This is a two part rant. First, I'd like to give my most heartfelt condolences to the families of those that died on the Columbia yesterday. My prayers are with you and those that have gone on ahead of us.
As a child, a teacher once asked me what I wanted to do when I grew up. My answer was simple, but kind of amazing now looking back more than twenty years later. I wanted to be an astronaut. That's always been one of my dreams. Even now that I'm way too out of shape, and of no condition to even be considered seriously as an applicant to be an astronaut, it is still one of my dreams. Anyone that ever truly wanted to be an astronaut will tell you that it's dangerous, but that they would gladly put their lives on the line for the opportunity. I would too. Not just because of the danger, or the experience, but because it feels right. Man was meant to travel to the stars. It is part of our ultimate destiny. We belong in space.

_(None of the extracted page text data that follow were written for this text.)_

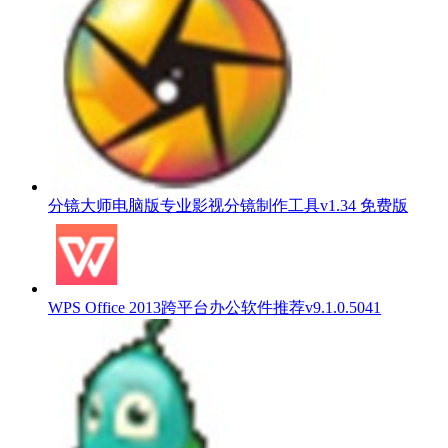
分镜大师电脑版专业影视分镜制作工具v1.34 免费版
WPS Office 2013跨平台办公软件推荐v9.1.0.5041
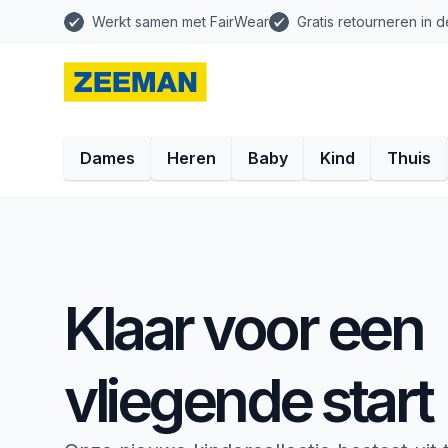
Werkt samen met FairWear
Gratis retourneren in d
Dames
Heren
Baby
Kind
Thuis
Klaar voor een
vliegende start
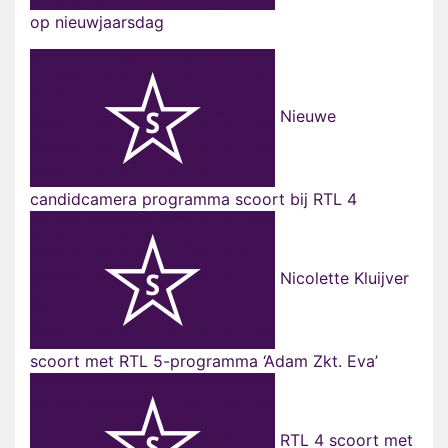
op nieuwjaarsdag
Nieuwe
candidcamera programma scoort bij RTL 4
Nicolette Kluijver
scoort met RTL 5-programma ‘Adam Zkt. Eva’
RTL 4 scoort met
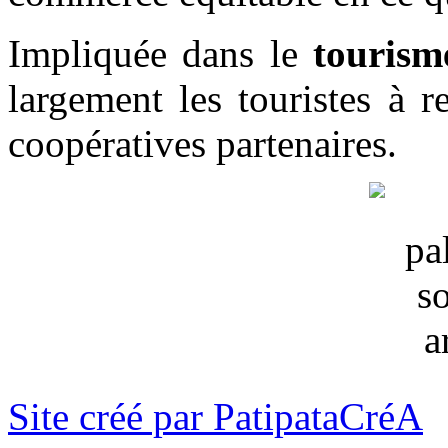
Impliquée dans le
tourism
largement les touristes à re
coopératives partenaires.
Site créé par PatipataCréA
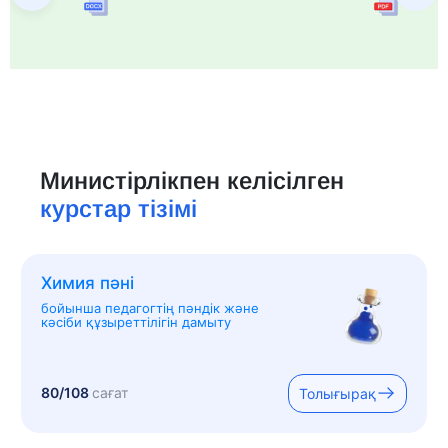
Министірлікпен келісілген
курстар тізімі
Химия пәні
бойынша педагогтің пәндік және
кәсіби құзыреттілігін дамыту
80/108
сағат
Толығырақ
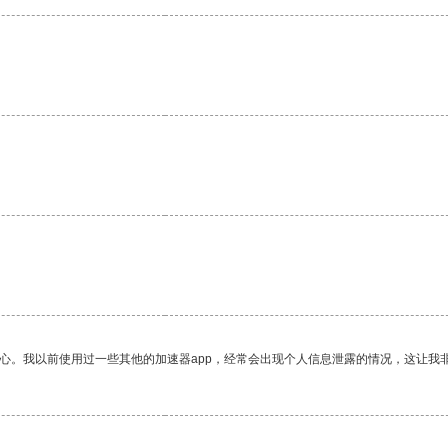
放心。我以前使用过一些其他的加速器app，经常会出现个人信息泄露的情况，这让我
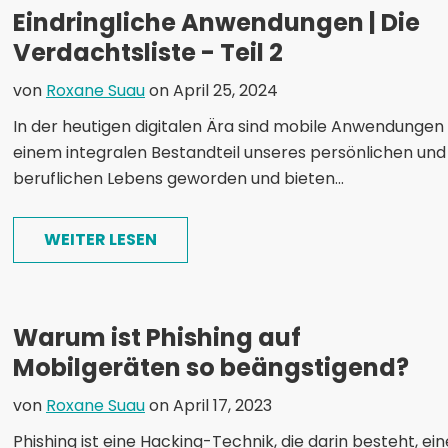
Eindringliche Anwendungen | Die
Verdachtsliste - Teil 2
von
Roxane Suau
on April 25, 2024
In der heutigen digitalen Ära sind mobile Anwendungen
einem integralen Bestandteil unseres persönlichen und
beruflichen Lebens geworden und bieten...
WEITER LESEN
Warum ist Phishing auf
Mobilgeräten so beängstigend?
von
Roxane Suau
on April 17, 2023
Phishing ist eine Hacking-Technik, die darin besteht, ei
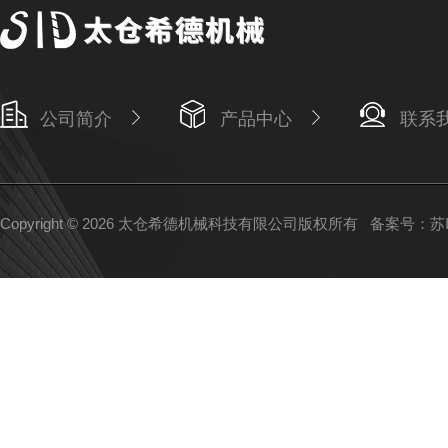
公司简介
产品中心
联系
Copyright © 2026 太仓希德机械科技有限公司版权所有
备案号：苏IC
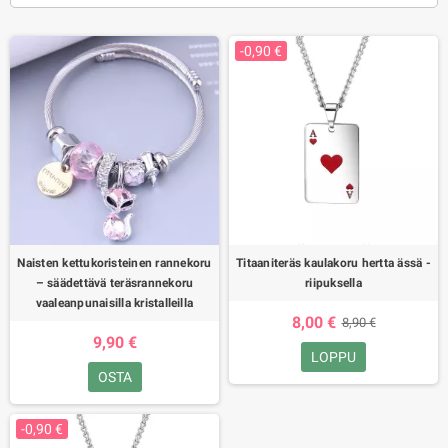
-0,90 €
Naisten kettukoristeinen rannekoru
Titaaniteräs kaulakoru hertta ässä -
– säädettävä teräsrannekoru
riipuksella
vaaleanpunaisilla kristalleilla
8,00 €
8,90 €
9,90 €
LOPPU
OSTA
-0,90 €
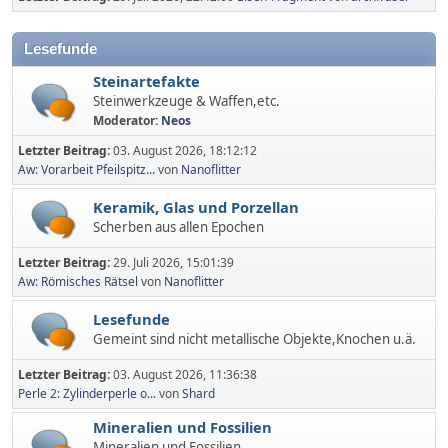
Lesefunde
Steinartefakte
Steinwerkzeuge & Waffen,etc.
Moderator:
Neos
Letzter Beitrag:
03. August 2026, 18:12:12
Aw: Vorarbeit Pfeilspitz...
von
Nanoflitter
Keramik, Glas und Porzellan
Scherben aus allen Epochen
Letzter Beitrag:
29. Juli 2026, 15:01:39
Aw: Römisches Rätsel
von
Nanoflitter
Lesefunde
Gemeint sind nicht metallische Objekte,Knochen u.ä.
Letzter Beitrag:
03. August 2026, 11:36:38
Perle 2: Zylinderperle o...
von
Shard
Mineralien und Fossilien
Mineralien und Fossilien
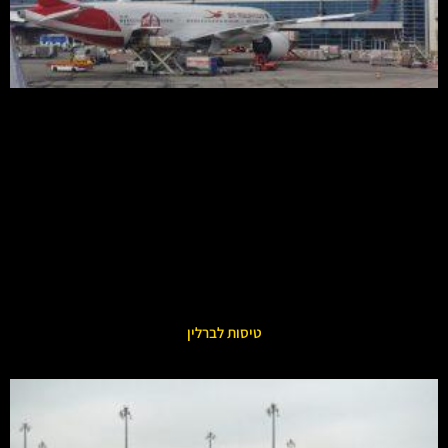
טיסות לברלין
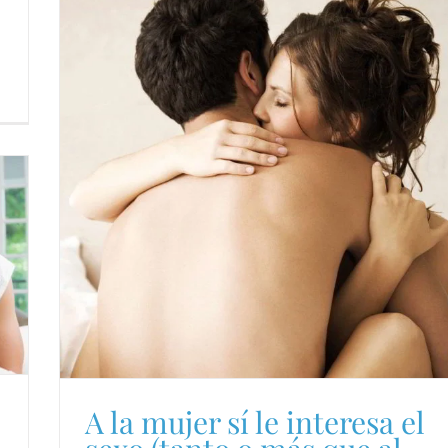
A la mujer sí le interesa el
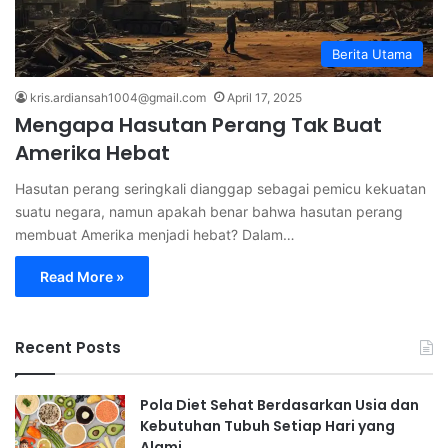
Berita Utama
kris.ardiansah1004@gmail.com
April 17, 2025
Mengapa Hasutan Perang Tak Buat
Amerika Hebat
Hasutan perang seringkali dianggap sebagai pemicu kekuatan
suatu negara, namun apakah benar bahwa hasutan perang
membuat Amerika menjadi hebat? Dalam…
Read More »
Recent Posts
Pola Diet Sehat Berdasarkan Usia dan
Kebutuhan Tubuh Setiap Hari yang
Alami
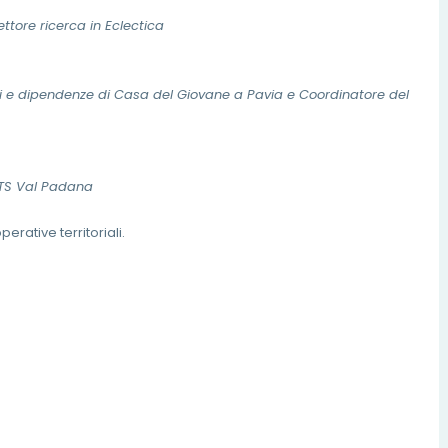
ttore ricerca in Eclectica
ni e dipendenze di Casa del Giovane a Pavia e Coordinatore del
ATS Val Padana
erative territoriali.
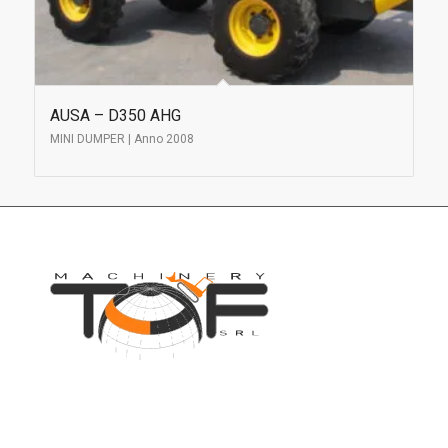
AUSA – D350 AHG
MINI DUMPER | Anno 2008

In the next few days, weeks, and months, people will cite this accident as part of a growing movement to not waste money on space exploration. Some say that we've learned all we can about space already and there's no point in doing manned missions any more. Others say that there's little real science being done in space now, especially with the International Space Station. And yet others say that it's too expensive, and that there are other more important things to spend the money on. Don't let any of these people sway your opinion. There is far more to outer space, and the universe than we'll likely ever understand. There is far too much to learn to let it go to waste. The Earth, while resilient and our native home, is far too fragile for humanity to remain rooted to it. For humanity to move forward, we must explore the cosmos and colonize other worlds. We must push forward with our space programs.
I think that's all I'll say right now... The rest of what I want to say doesn't mesh so well with the other part... so I'll come back later.